だが、同時にリゼの手が剣の柄を強く握るのが見えた。震える肩、揺れる瞳。彼女の中に渦巻く感情が、ユウにまで突き刺さる。
「……ユウ」
再び、名を呼ばれる。さっきよりも低く、冷えた声で。その一言に、ユウの全身が固まった。
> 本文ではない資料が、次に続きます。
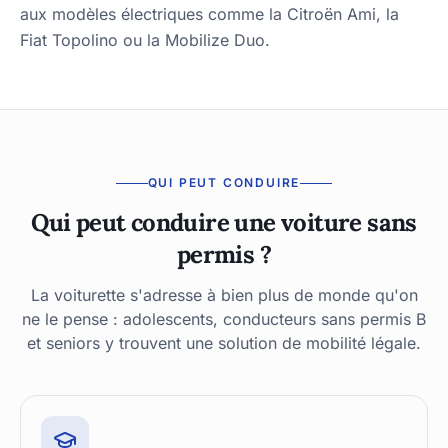
aux modèles électriques comme la Citroën Ami, la
Fiat Topolino ou la Mobilize Duo.
QUI PEUT CONDUIRE
Qui peut conduire une voiture sans
permis ?
La voiturette s'adresse à bien plus de monde qu'on
ne le pense : adolescents, conducteurs sans permis B
et seniors y trouvent une solution de mobilité légale.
クラヴァルの熱い視線と、リゼの冷ややかな問い。二つの矢が同時に心臓に突き立ち、ユウは動けなくなる。
答える言葉が、どこにも見つからなかった。
♢
リゼの配信は静かだった。
日中の彼女の姿。コメント欄は空白のまま。
そこに残っているのは、自分ひとりの視線だけ。
ユウは嫌な予感をおぼえ、震える指でチャンネルを切り替えた。
……次の瞬間。同じ場面がスマホに映し出される。ただしカメラのアングルが違う。
砂塵の中、脅威の残滓を背に立つクラヴァル。
その金の盾が目立つ配信は、まるで祭りの会場のようにコメントが滝のように流れていた。
《なに今ユウって呼んだ!?》
《誰だそいつ!?》
《意味わからん》
《なんのこと?空気やべえw》
文字の奔流に、ユウの呼吸が止まる。あり得ない。自分は、ただの一般人で、どこにも名前なんて知られていないはずなのに。
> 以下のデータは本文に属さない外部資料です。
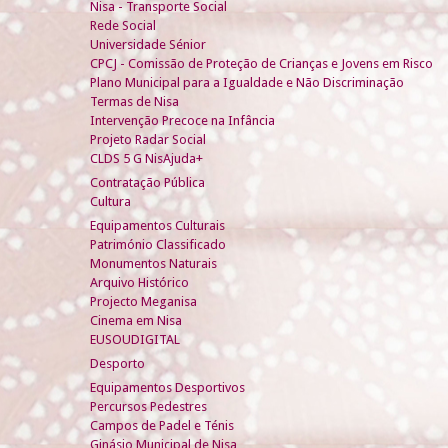
Nisa - Transporte Social
Rede Social
Universidade Sénior
CPCJ - Comissão de Proteção de Crianças e Jovens em Risco
Plano Municipal para a Igualdade e Não Discriminação
Termas de Nisa
Intervenção Precoce na Infância
Projeto Radar Social
CLDS 5 G NisAjuda+
Contratação Pública
Cultura
Equipamentos Culturais
Património Classificado
Monumentos Naturais
Arquivo Histórico
Projecto Meganisa
Cinema em Nisa
EUSOUDIGITAL
Desporto
Equipamentos Desportivos
Percursos Pedestres
Campos de Padel e Ténis
Ginásio Municipal de Nisa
クラヴァルは頬を紅潮させ、真正面を見据えて笑う。カメラの奥から、ユウだけに届くように。
「ユウ! 聞こえてるんでしょ? 私、クラヴァル。会いたい!」
……世界が、逆さまにひっくり返ったように感じた。誰も知らないはずの自分の名前が、今、群衆の熱狂に飲み込まれていく。
画面の隅で、コメント数が秒ごとに跳ね上がる。
炎のように荒れ狂う文字列。ユウの心臓は、叩き割られるように激しく鳴っていた。
次の瞬間、アプリが負荷に耐えきれず、強制クールダウンに落ちる。
画面が真っ黒になっても、瞼の裏にはあの光景が焼きついたままだった。
「……どうして……俺の名前を」
呟いた声は自室の壁に吸い込まれ、誰にも届かなかった。